Top of Record excerpts
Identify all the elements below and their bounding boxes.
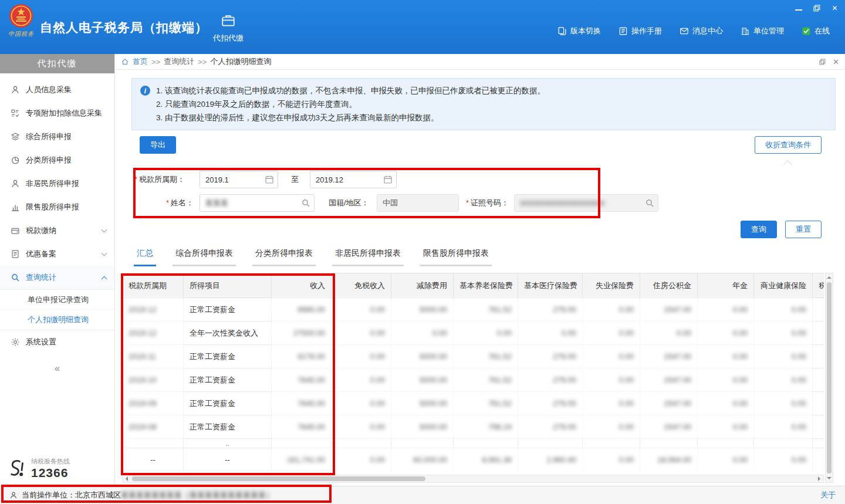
horizontal-scroll-thumb[interactable] bbox=[132, 476, 425, 481]
table-cell: 0.00 bbox=[754, 322, 813, 345]
name-input[interactable]: 某某某 bbox=[200, 194, 315, 212]
checksq-icon bbox=[802, 26, 811, 36]
chevron-down-icon bbox=[102, 251, 107, 256]
scroll-right-arrow-icon[interactable] bbox=[815, 475, 823, 482]
table-totals-row: ----161,741.000.0060,000.008,991.362,960… bbox=[123, 448, 824, 472]
certificate-label: 证照号码： bbox=[466, 194, 509, 212]
close-button[interactable]: ✕ bbox=[830, 4, 839, 13]
breadcrumb-home-link[interactable]: 首页 bbox=[133, 56, 148, 67]
column-header: 年金 bbox=[698, 273, 754, 298]
certificate-input[interactable]: 00000000000000000000 bbox=[514, 194, 658, 212]
restore-button[interactable] bbox=[812, 4, 821, 13]
vertical-scrollbar[interactable] bbox=[825, 273, 833, 483]
table-cell: 7645.00 bbox=[272, 392, 332, 415]
nav-item-org-manage[interactable]: 单位管理 bbox=[741, 26, 784, 36]
period-start-input[interactable]: 2019.1 bbox=[200, 171, 278, 188]
column-header: 免税收入 bbox=[332, 273, 391, 298]
table-cell: 8,991.36 bbox=[454, 448, 518, 472]
scroll-left-arrow-icon[interactable] bbox=[123, 475, 131, 482]
wallet-icon bbox=[11, 226, 20, 235]
table-cell: 0.00 bbox=[583, 392, 640, 415]
notice-line: 1. 该查询统计表仅能查询已申报成功的数据，不包含未申报、申报失败，已申报但已作… bbox=[156, 84, 545, 97]
search-icon bbox=[11, 273, 20, 282]
table-cell bbox=[754, 439, 813, 448]
sidebar-item-label: 优惠备案 bbox=[26, 249, 56, 259]
tab-1[interactable]: 综合所得申报表 bbox=[173, 248, 236, 266]
table-cell: 761.52 bbox=[454, 392, 518, 415]
search-icon[interactable] bbox=[301, 198, 310, 208]
sidebar-item-6[interactable]: 税款缴纳 bbox=[0, 219, 114, 242]
vertical-scroll-thumb[interactable] bbox=[827, 282, 832, 473]
name-value-redacted: 某某某 bbox=[205, 198, 228, 208]
sidebar-item-2[interactable]: 综合所得申报 bbox=[0, 125, 114, 148]
table-cell bbox=[640, 439, 698, 448]
horizontal-scrollbar[interactable] bbox=[122, 475, 824, 483]
calendar-icon[interactable] bbox=[265, 175, 274, 184]
sidebar-collapse-button[interactable]: « bbox=[0, 363, 114, 374]
table-cell: 0.00 bbox=[583, 415, 640, 439]
table-cell: 0.00 bbox=[454, 322, 518, 345]
sidebar-item-3[interactable]: 分类所得申报 bbox=[0, 148, 114, 172]
panel-restore-icon[interactable] bbox=[819, 59, 826, 65]
table-row: 2019-11正常工资薪金9178.000.005000.00761.52279… bbox=[123, 345, 824, 368]
tab-3[interactable]: 非居民所得申报表 bbox=[332, 248, 404, 266]
calendar-icon[interactable] bbox=[383, 175, 393, 184]
sidebar-item-label: 非居民所得申报 bbox=[26, 178, 79, 189]
tab-0[interactable]: 汇总 bbox=[134, 248, 156, 266]
sidebar-subitem-0[interactable]: 单位申报记录查询 bbox=[0, 290, 114, 310]
sidebar-item-1[interactable]: 专项附加扣除信息采集 bbox=[0, 102, 114, 125]
table-cell: 761.52 bbox=[454, 368, 518, 392]
sidebar-item-5[interactable]: 限售股所得申报 bbox=[0, 195, 114, 219]
export-button[interactable]: 导出 bbox=[140, 136, 176, 154]
collapse-query-button[interactable]: 收折查询条件 bbox=[755, 136, 822, 154]
about-link[interactable]: 关于 bbox=[820, 490, 836, 500]
query-button[interactable]: 查询 bbox=[741, 221, 777, 238]
tab-withholding-module[interactable]: 代扣代缴 bbox=[204, 7, 252, 49]
table-cell: 正常工资薪金 bbox=[184, 345, 272, 368]
table-cell: 761.52 bbox=[454, 345, 518, 368]
chart-icon bbox=[11, 202, 20, 212]
tab-4[interactable]: 限售股所得申报表 bbox=[420, 248, 492, 266]
header-nav: 版本切换操作手册消息中心单位管理在线 bbox=[557, 26, 830, 36]
nav-item-version-switch[interactable]: 版本切换 bbox=[557, 26, 601, 36]
search-icon[interactable] bbox=[645, 198, 654, 208]
sidebar-item-9[interactable]: 系统设置 bbox=[0, 330, 114, 354]
sidebar-item-8[interactable]: 查询统计 bbox=[0, 266, 114, 289]
nationality-input[interactable]: 中国 bbox=[377, 194, 459, 212]
table-cell: 18,564.00 bbox=[640, 448, 698, 472]
table-cell: 0.00 bbox=[332, 322, 391, 345]
table-cell: 0.00 bbox=[754, 298, 813, 322]
chevron-up-icon bbox=[102, 276, 107, 282]
nav-item-online-status[interactable]: 在线 bbox=[802, 26, 830, 36]
period-end-input[interactable]: 2019.12 bbox=[310, 171, 397, 188]
sidebar-item-label: 综合所得申报 bbox=[26, 131, 72, 142]
scroll-up-arrow-icon[interactable] bbox=[826, 273, 833, 282]
reset-button[interactable]: 重置 bbox=[785, 221, 822, 238]
tab-2[interactable]: 分类所得申报表 bbox=[252, 248, 316, 266]
table-cell: 0.00 bbox=[332, 368, 391, 392]
table-cell: 0.00 bbox=[332, 345, 391, 368]
table-cell bbox=[272, 439, 332, 448]
app-header: 中国税务 自然人电子税务局（扣缴端） 代扣代缴 版本切换操作手册消息中心单位管理… bbox=[0, 0, 845, 54]
restore-icon bbox=[813, 5, 820, 12]
collapse-notch bbox=[783, 160, 793, 170]
notice-line: 3. 由于数据处理的滞后性，建议您在申报成功3天之后再来查询最新的申报数据。 bbox=[156, 111, 545, 124]
table-cell: 279.00 bbox=[518, 415, 583, 439]
breadcrumb-separator: >> bbox=[151, 57, 160, 66]
sidebar: 代扣代缴 人员信息采集专项附加扣除信息采集综合所得申报分类所得申报非居民所得申报… bbox=[0, 54, 115, 486]
nav-item-message-center[interactable]: 消息中心 bbox=[680, 26, 723, 36]
table-cell: 0.00 bbox=[698, 415, 754, 439]
current-unit-redacted: 某某某某某某某某（某某某某某某某某某某） bbox=[121, 490, 273, 500]
sidebar-item-0[interactable]: 人员信息采集 bbox=[0, 78, 114, 102]
nav-item-manual[interactable]: 操作手册 bbox=[618, 26, 662, 36]
current-unit-visible: 北京市西城区 bbox=[75, 490, 121, 500]
minimize-button[interactable] bbox=[794, 4, 803, 13]
sidebar-item-4[interactable]: 非居民所得申报 bbox=[0, 172, 114, 195]
sidebar-subitem-1[interactable]: 个人扣缴明细查询 bbox=[0, 310, 114, 330]
panel-close-icon[interactable]: ✕ bbox=[833, 57, 839, 66]
scroll-down-arrow-icon[interactable] bbox=[826, 474, 833, 482]
table-cell bbox=[813, 392, 824, 415]
sidebar-item-7[interactable]: 优惠备案 bbox=[0, 242, 114, 266]
table-cell bbox=[123, 439, 184, 448]
pie-icon bbox=[11, 155, 20, 165]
Bottom of Record excerpts
Copy each line of the preceding material that contains "redacted".

__Solution for this problem__
name-value-redacted: 某某某 bbox=[205, 198, 228, 208]
current-unit-redacted: 某某某某某某某某（某某某某某某某某某某） bbox=[121, 490, 273, 500]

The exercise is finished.